The biggest difference in the parameters derived from MRI and ultrasound is the WSS, especially in the aortic root. Vector ultrasound presents consistently higher WSS values, reaching a tenfold higher value for the On-X mechanical valve. These WSS values are much closer to values derived from CFD analyses of the aortic arch [37, 38]. The difference could also be explained by the different measurement techniques employed by MRI and vector ultrasound. MRI using an interpolation of velocity vectors along a circumferential contour, while vector ultrasound uses singular points in the longitudinal axis of the aortic wall.

Limitations

While this study presents in-vitro results that are comparable to clinical data, there are still a few limitations to the setting.
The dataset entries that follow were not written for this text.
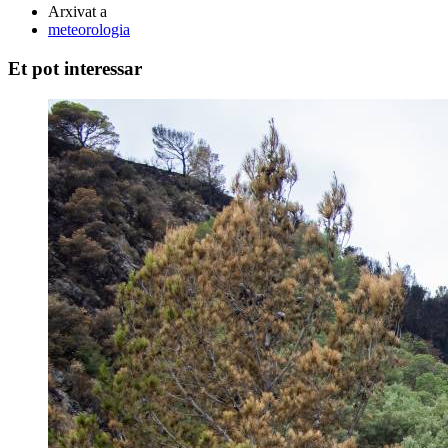
Arxivat a
meteorologia
Et pot interessar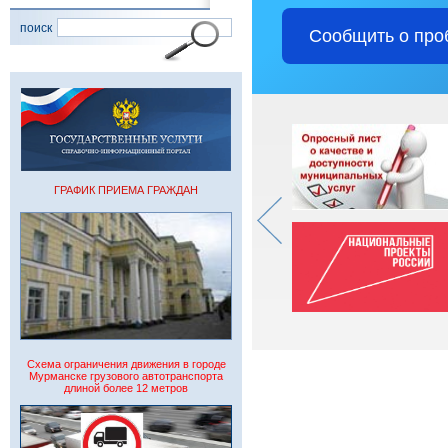
поиск
Сообщить о про
ГРАФИК ПРИЕМА ГРАЖДАН
Схема ограничения движения в городе
Мурманске грузового автотранспорта
длиной более 12 метров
Firstly, the flexible material used for the anatomical aortic arch does not offer the same mechanical properties as a native human aorta. The fixed wall thickness and linear elastic behavior of the material are clear limitations. Furthermore, as described in the discussion, the geometry of the arch has an additional impact on the hemodynamic parameters. To minimize the effects of these three aspects, we decided to use the same arch design for all valves to properly compare them, nevertheless, this is an aspect that has to be taken into account when evaluating the collected data. Additionally, the presented model is lacking coronary perfusion. Due to the mechanical properties of the printing material, inclusion of coronary vessels would have led to an unnatural enlargement of the aortic root, which was previously described by other research groups as well. Secondly, although vector ultrasound presents a promising technique to analyze hemodynamic effects in the cardiovascular system, the technique is still rather new and requires further improvements to become a staple in the clinical field. Especially the limited depth of the ROI window represents a limitation when analyzing the aorta, since there is no possibility to examine the entire cross-section at once. Finally, this pilot-study lacks the comparison to measurements in a real-life patient, which is a clear limitation.

Conclusion

Combining novel radiological imaging modalities with 3D-printed anatomical models offer great possibilities to further improve the in-vitro analysis of the hemodynamic effects of medical implants. This will be a valuable addition to a more patient-oriented medicine that can prevent patient-prosthesis mismatch and reduce overall complication rate through the usage of patient-specific anatomies in the mock circulatory loop. This study presents a first pilot study, which will lead to further research projects, focusing on the analysis of other cardiovascular implants, as well as the impact of specific anatomical configurations on the hemodynamic.